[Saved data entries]
####

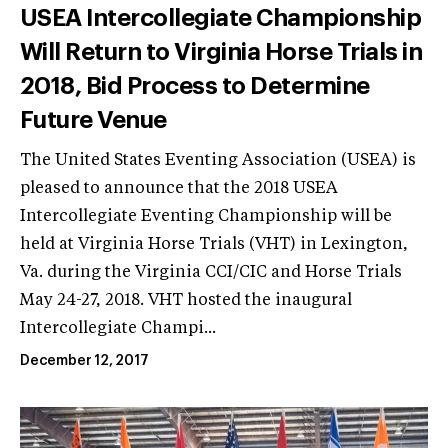
USEA Intercollegiate Championship
Will Return to Virginia Horse Trials in
2018, Bid Process to Determine
Future Venue
The United States Eventing Association (USEA) is
pleased to announce that the 2018 USEA
Intercollegiate Eventing Championship will be
held at Virginia Horse Trials (VHT) in Lexington,
Va. during the Virginia CCI/CIC and Horse Trials
May 24-27, 2018. VHT hosted the inaugural
Intercollegiate Champi...
December 12, 2017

####

◆ PROMPT
Where a line above includes "Intercollegiate", copy that line.

◆ OUTPUT OF THE TASK
USEA Intercollegiate Championship
Intercollegiate Eventing Championship will be
Intercollegiate Champi...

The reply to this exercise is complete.